The Delhi High Court further elaborated when the special audit can be undertaken by the Assessing Officer. Section 142(2A) was not a provision which enabled the Assessing Officer to delegate his powers and functions which he could perform, to the Special Auditor. The provision had been enacted to enable the Assessing Officer to take help of a specialist, who understood accounts and accountancy practices when the accounts were complex and the Assessing Officer affirms that he could not understand and comprehend them fully till he took the said help and assistance. Interests of the Revenue were another aspect, which had to be taken into account. A genuine attempt to understand the accounts and entries must be made and only when questions were raised with regard to accounts and entries and when the explanation offered was unsatisfactory or verification was not possible without help and assistance of the special auditor, action under Section 142(2A) was required.
In ‘DLF Limited and another V. Additional Commissioner of Income Tax and another’ – 2014 (4) TMI 78 - DELHI HIGH COURT the High Court held that the powers under Section 142(2A) have to be exercised in terms of the legislative provisions.
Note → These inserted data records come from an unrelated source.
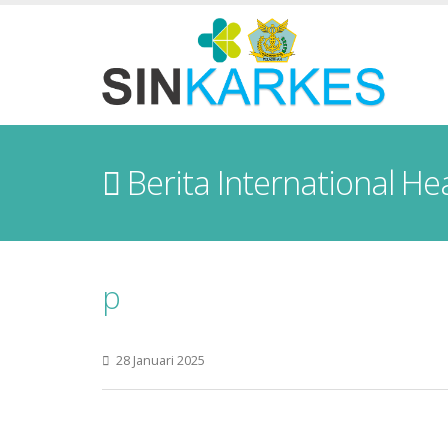
Berita International He
p
28 Januari 2025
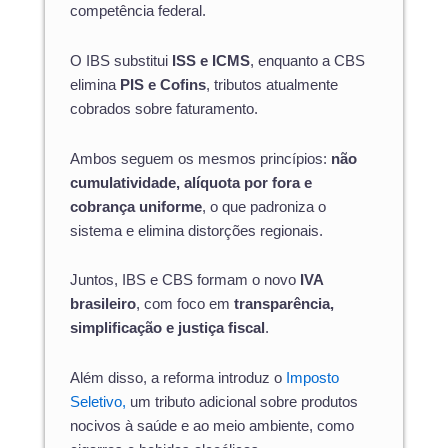
competência federal.
O IBS substitui
ISS e ICMS
, enquanto a CBS
elimina
PIS e Cofins
, tributos atualmente
cobrados sobre faturamento.
Ambos seguem os mesmos princípios:
não
cumulatividade, alíquota por fora e
cobrança uniforme
, o que padroniza o
sistema e elimina distorções regionais.
Juntos, IBS e CBS formam o novo
IVA
brasileiro
, com foco em
transparência,
simplificação e justiça fiscal
.
Além disso, a reforma introduz o
Imposto
Seletivo,
um tributo adicional sobre produtos
nocivos à saúde e ao meio ambiente, como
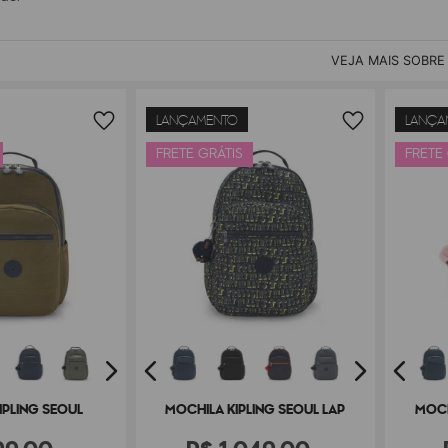
VEJA MAIS SOBRE
LANÇAMENTO
LANÇA
FRETE GRÁTIS
FRETE
IPLING SEOUL
MOCHILA KIPLING SEOUL LAP
MOCH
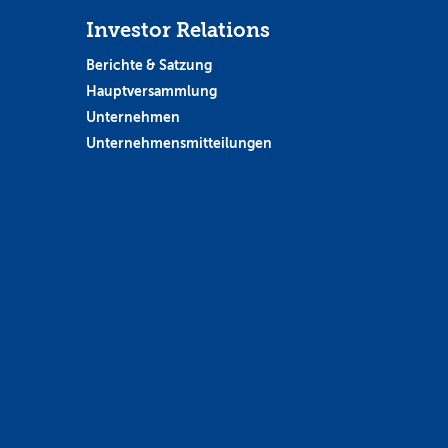
Investor Relations
Berichte & Satzung
Hauptversammlung
Unternehmen
Unternehmensmitteilungen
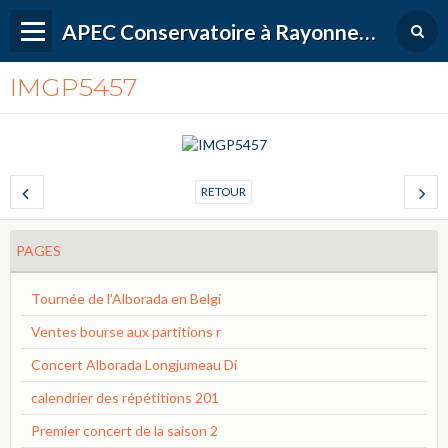
APEC Conservatoire à Rayonnement Régional de Versailles Grand Parc
IMGP5457
RETOUR
PAGES
Tournée de l'Alborada en Belgi
Ventes bourse aux partitions r
Concert Alborada Longjumeau Di
calendrier des répétitions 201
Premier concert de la saison 2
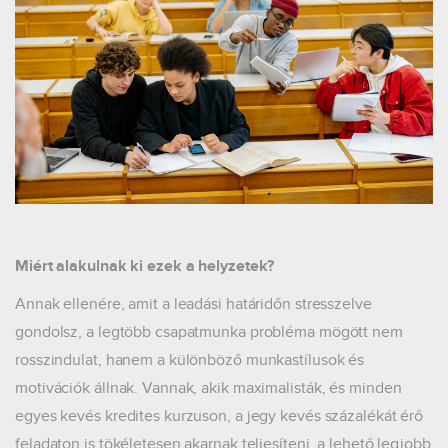
Miért alakulnak ki ezek a helyzetek?
Annak ellenére, amit a leadási határidőn stresszelve
gondolsz, a legtöbb csapatmunka probléma mögött nem
rosszindulat, hanem a különböző munkastílusok és
motivációk állnak. Vannak, akik maximalisták, és minden
egyes kevés kredites kurzuson, a jegy kevés százalékát érő
feladaton is tökéletesen akarnak teljesíteni, a lehető legjobb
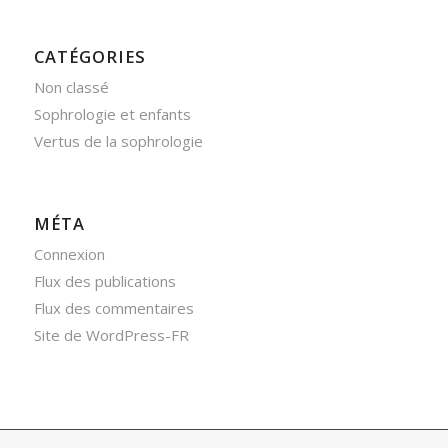
CATÉGORIES
Non classé
Sophrologie et enfants
Vertus de la sophrologie
MÉTA
Connexion
Flux des publications
Flux des commentaires
Site de WordPress-FR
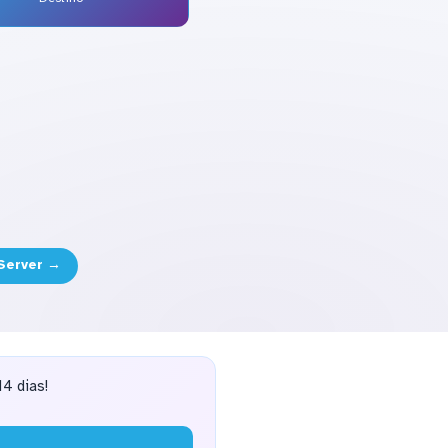
 Server →
4 dias!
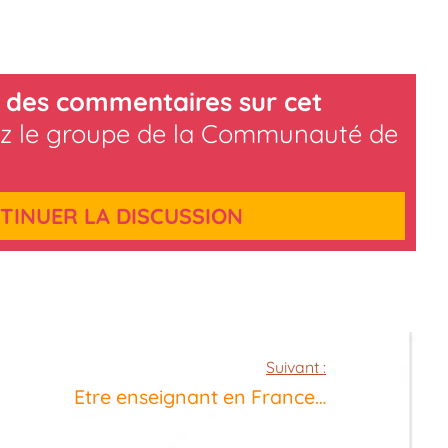
 des commentaires sur cet
z le groupe de la Communauté de
TINUER LA DISCUSSION
Suivant :
Etre enseignant en France…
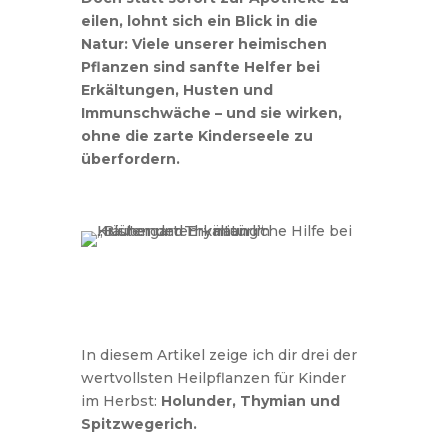
eilen, lohnt sich ein Blick in die
Natur: Viele unserer heimischen
Pflanzen sind sanfte Helfer bei
Erkältungen, Husten und
Immunschwäche – und sie wirken,
ohne die zarte Kinderseele zu
überfordern.
In diesem Artikel zeige ich dir drei der
wertvollsten Heilpflanzen für Kinder
im Herbst:
Holunder, Thymian und
Spitzwegerich.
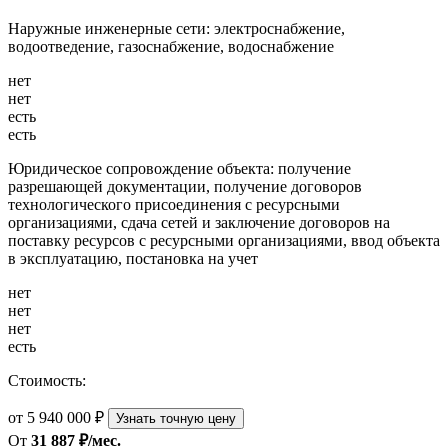
Наружные инженерные сети: электроснабжение,
водоотведение, газоснабжение, водоснабжение
нет
нет
есть
есть
Юридическое сопровождение объекта: получение
разрешающей документации, получение договоров
технологического присоединения с ресурсными
организациями, сдача сетей и заключение договоров на
поставку ресурсов с ресурсными организациями, ввод объекта
в эксплуатацию, постановка на учет
нет
нет
нет
есть
Стоимость:
от 5 940 000 ₽
Узнать точную цену
От
31 887 ₽/мес.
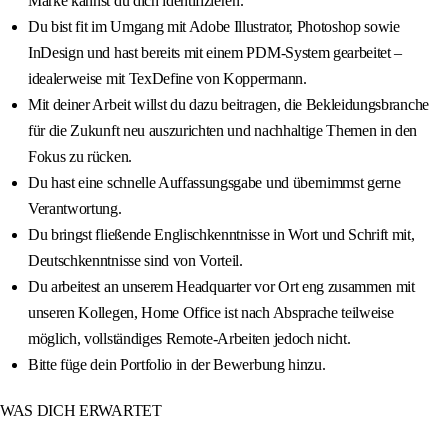
Marke kannst du dich identifizieren.
Du bist fit im Umgang mit Adobe Illustrator, Photoshop sowie
InDesign und hast bereits mit einem PDM-System gearbeitet –
idealerweise mit TexDefine von Koppermann.
Mit deiner Arbeit willst du dazu beitragen, die Bekleidungsbranche
für die Zukunft neu auszurichten und nachhaltige Themen in den
Fokus zu rücken.
Du hast eine schnelle Auffassungsgabe und übernimmst gerne
Verantwortung.
Du bringst fließende Englischkenntnisse in Wort und Schrift mit,
Deutschkenntnisse sind von Vorteil.
Du arbeitest an unserem Headquarter vor Ort eng zusammen mit
unseren Kollegen, Home Office ist nach Absprache teilweise
möglich, vollständiges Remote-Arbeiten jedoch nicht.
Bitte füge dein Portfolio in der Bewerbung hinzu.
WAS DICH ERWARTET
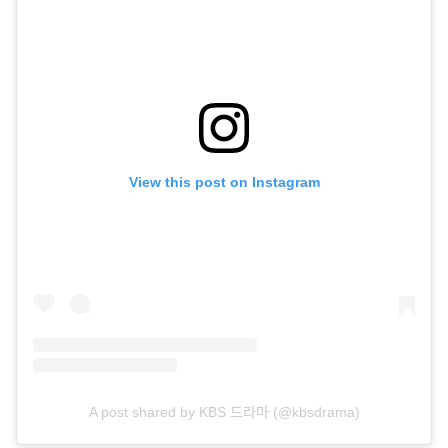
View this post on Instagram
A post shared by KBS 드라마 (@kbsdrama)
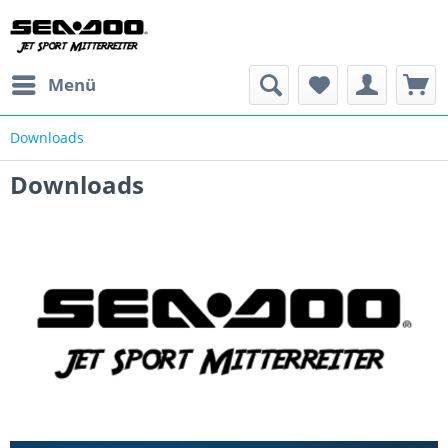
Menü
Downloads
Downloads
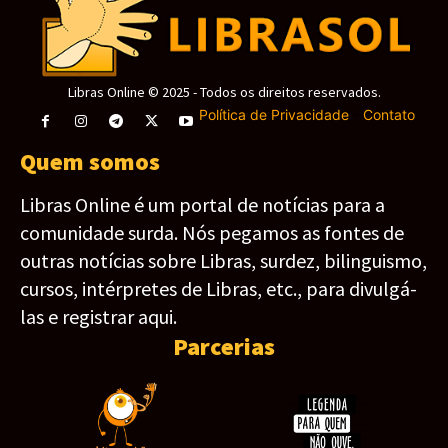
Libras Online © 2025 - Todos os direitos reservados.
Política de Privacidade
-
Contato
Quem somos
Libras Online é um portal de notícias para a
comunidade surda. Nós pegamos as fontes de
outras notícias sobre Libras, surdez, bilinguismo,
cursos, intérpretes de Libras, etc., para divulgá-
las e registrar aqui.
Parcerias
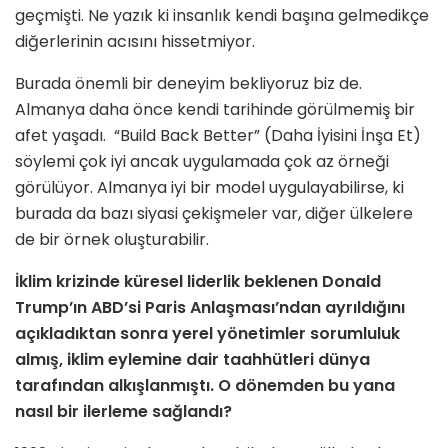
geçmişti. Ne yazık ki insanlık kendi başına gelmedikçe
diğerlerinin acısını hissetmiyor.
Burada önemli bir deneyim bekliyoruz biz de.
Almanya daha önce kendi tarihinde görülmemiş bir
afet yaşadı. “Build Back Better” (Daha İyisini İnşa Et)
söylemi çok iyi ancak uygulamada çok az örneği
görülüyor. Almanya iyi bir model uygulayabilirse, ki
burada da bazı siyasi çekişmeler var, diğer ülkelere
de bir örnek oluşturabilir.
İklim krizinde küresel liderlik beklenen Donald
Trump’ın ABD’si Paris Anlaşması’ndan ayrıldığını
açıkladıktan sonra yerel yönetimler sorumluluk
almış, iklim eylemine dair taahhütleri dünya
tarafından alkışlanmıştı. O dönemden bu yana
nasıl bir ilerleme sağlandı?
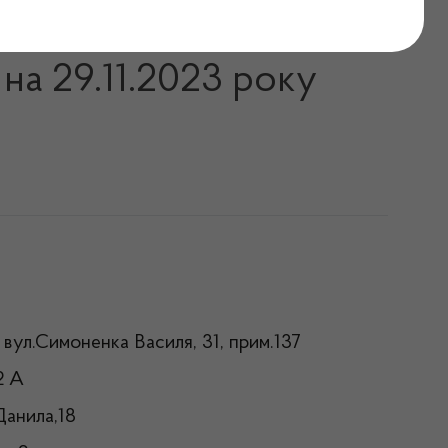
ь відпуск інсулінів на
 на 29.11.2023 року
, вул.Симоненка Василя, 31, прим.137
2 А
Данила,18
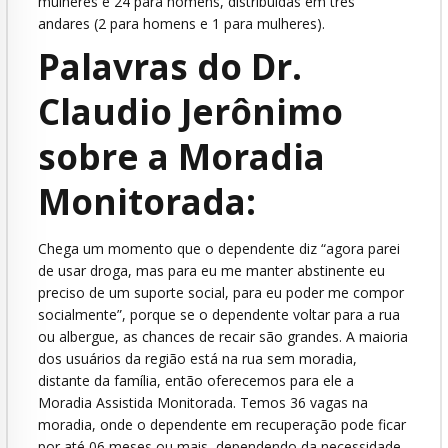
mulheres e 24 para homens, distribuídas em três
andares (2 para homens e 1 para mulheres).
Palavras do Dr.
Claudio Jerônimo
sobre a Moradia
Monitorada:
Chega um momento que o dependente diz “agora parei
de usar droga, mas para eu me manter abstinente eu
preciso de um suporte social, para eu poder me compor
socialmente”, porque se o dependente voltar para a rua
ou albergue, as chances de recair são grandes. A maioria
dos usuários da região está na rua sem moradia,
distante da família, então oferecemos para ele a
Moradia Assistida Monitorada. Temos 36 vagas na
moradia, onde o dependente em recuperação pode ficar
por até 06 meses ou mais, dependendo da necessidade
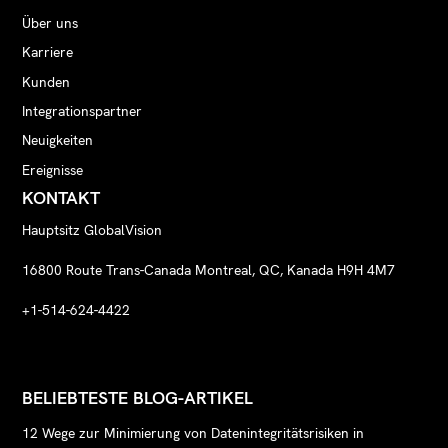
Über uns
Karriere
Kunden
Integrationspartner
Neuigkeiten
Ereignisse
KONTAKT
Hauptsitz GlobalVision
16800 Route Trans-Canada Montreal, QC, Kanada H9H 4M7
+1-514-624-4422
BELIEBTESTE BLOG-ARTIKEL
12 Wege zur Minimierung von Datenintegritätsrisiken in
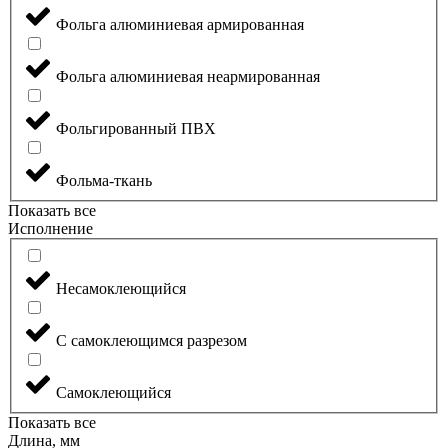
Фольга алюминиевая армированная
Фольга алюминиевая неармированная
Фольгированный ПВХ
Фольма-ткань
Показать все
Исполнение
Несамоклеющийся
С самоклеющимся разрезом
Самоклеющийся
Показать все
Длина, мм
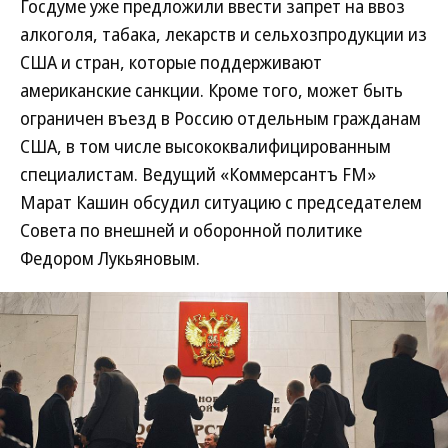
Госдуме уже предложили ввести запрет на ввоз
алкоголя, табака, лекарств и сельхозпродукции из
США и стран, которые поддерживают
американские санкции. Кроме того, может быть
ограничен въезд в Россию отдельным гражданам
США, в том числе высококвалифицированным
специалистам. Ведущий «Коммерсантъ FM»
Марат Кашин обсудил ситуацию с председателем
Совета по внешней и оборонной политике
Федором Лукьяновым.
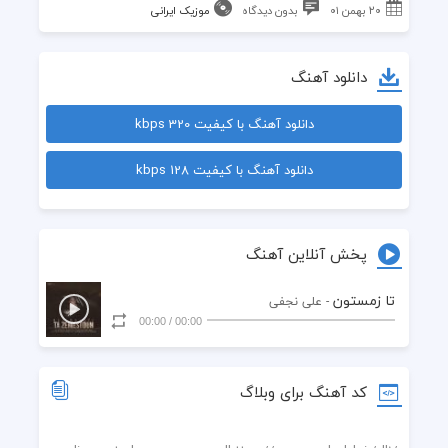
۲۰ بهمن ۰۱
بدون دیدگاه
موزیک ایرانی
دانلود آهنگ
دانلود آهنگ با کیفیت 320 kbps
دانلود آهنگ با کیفیت 128 kbps
پخش آنلاین آهنگ
تا زمستون
- علی نجفی
00:00
/
00:00
کد آهنگ برای وبلاگ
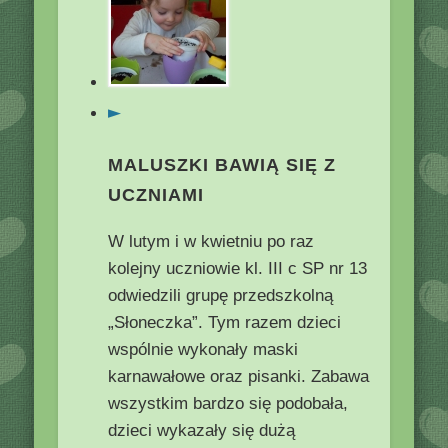
►
MALUSZKI BAWIĄ SIĘ Z
UCZNIAMI
W lutym i w kwietniu po raz
kolejny uczniowie kl. III c SP nr 13
odwiedzili grupę przedszkolną
„Słoneczka”. Tym razem dzieci
wspólnie wykonały maski
karnawałowe oraz pisanki. Zabawa
wszystkim bardzo się podobała,
dzieci wykazały się dużą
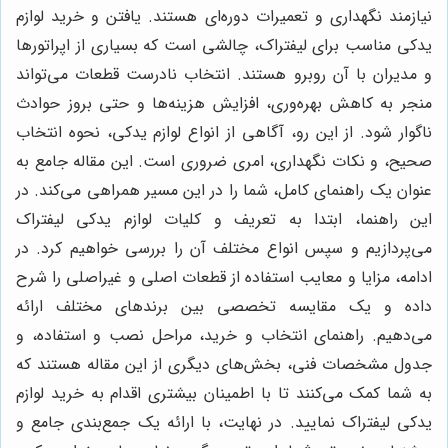
نیازمند نگهداری و تعمیرات دوره‌ای هستند. یافتن و خرید لوازم
یدکی مناسب برای لیفتراک، چالشی است که بسیاری از اپراتورها
و مدیران با آن روبرو هستند. انتخاب نادرست قطعات می‌تواند
منجر به کاهش بهره‌وری، افزایش هزینه‌ها و حتی بروز حوادث
ناگوار شود. از این رو، آگاهی از انواع لوازم یدکی، نحوه انتخاب
صحیح، و نکات نگهداری، امری ضروری است. این مقاله جامع به
عنوان یک راهنمای کامل، شما را در این مسیر همراهی می‌کند. در
این راهنما، ابتدا به تعریف و کلیات لوازم یدکی لیفتراک
می‌پردازیم و سپس انواع مختلف آن را بررسی خواهیم کرد. در
ادامه، مزایا و معایب استفاده از قطعات اصلی و غیراصلی را شرح
داده و یک مقایسه تخصصی بین برندهای مختلف ارائه
می‌دهیم. راهنمای انتخاب و خرید، مراحل نصب و استفاده، و
جدول مشخصات فنی، بخش‌های دیگری از این مقاله هستند که
به شما کمک می‌کنند تا با اطمینان بیشتری اقدام به خرید لوازم
یدکی لیفتراک نمایید. در نهایت، با ارائه یک جمع‌بندی جامع و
The object and purpose behind the legislation is to facilitate investigation and proper determination of the tax liability. The importance and relevancy of the legislation cannot be underestimated and it is a power available with the Assessing Officer to aid and assist him. Accounts should be accurate and provide real time record of the financial transactions of the assessee. It is also a fact that the business transactions have become more complicated and accounting entries more complex than ever before. This may be one of the cause why possibly frauds could not be detected in some cases. Indeed such cases have made the audit work more comprehensive, intrusive and investigative. Ethical managements may at times regard such enquiries as an unwarranted intrusion or a hounding approach. Section 142(2A) does not permit fishing or roving inquiry approach or a witch hunt but is regulated provision which accepts the need and necessity of the Assessing Officer to take help of an expert accountant, i.e., a Chartered Accountant, a person who is academically qualified and has practical experience to understand accounts and unearth tax evasion or furnishing of inaccurate particulars etc., The provision balances the right of the Revenue with the inconvenience which the Assessee may face. Assessing Officers are not Chartered Accountants and when required and permissible, they can take help and assistance from the qualified specialists to complete the assessment and determine the taxable income of the assessee.